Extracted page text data
════════════════════
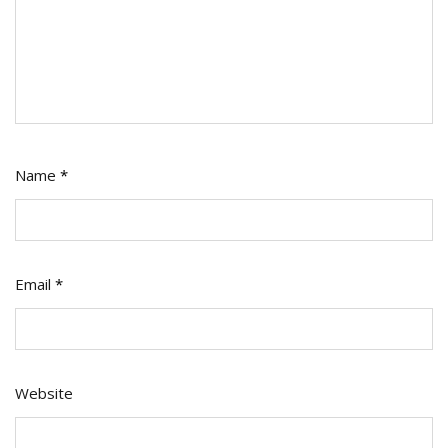
Name
*
Email
*
Website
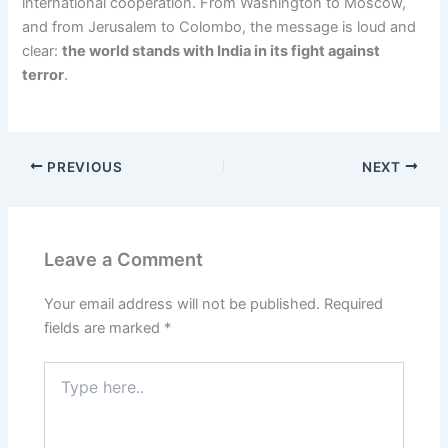
international cooperation. From Washington to Moscow,
and from Jerusalem to Colombo, the message is loud and
clear:
the world stands with India in its fight against
terror
.
PREVIOUS
NEXT
Leave a Comment
Your email address will not be published.
Required
fields are marked
*
Type
here..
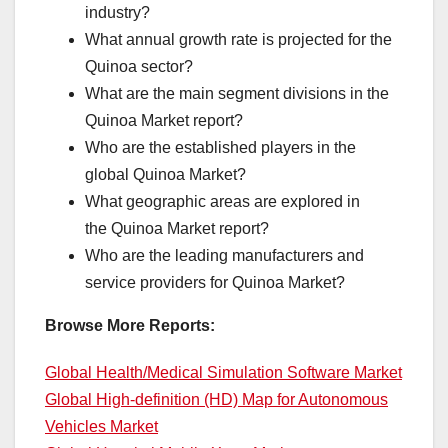
industry?
What annual growth rate is projected for the
Quinoa sector?
What are the main segment divisions in the
Quinoa Market report?
Who are the established players in the
global Quinoa Market?
What geographic areas are explored in
the Quinoa Market report?
Who are the leading manufacturers and
service providers for Quinoa Market?
Browse More Reports:
Global Health/Medical Simulation Software Market
Global High-definition (HD) Map for Autonomous
Vehicles Market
════════════════════
■ **TASK REQUIREMENTS**:
Excluding all pictures, output exactly the lines from the line containing "fields are marked" through the last line of the entries above.

■ **ANSWER FOR THIS EXERCISE**:
fields are marked
*
Type
here..
industry?
What annual growth rate is projected for the
Quinoa sector?
What are the main segment divisions in the
Quinoa Market report?
Who are the established players in the
global Quinoa Market?
What geographic areas are explored in
the Quinoa Market report?
Who are the leading manufacturers and
service providers for Quinoa Market?
Browse More Reports:
Global Health/Medical Simulation Software Market
Global High-definition (HD) Map for Autonomous
Vehicles Market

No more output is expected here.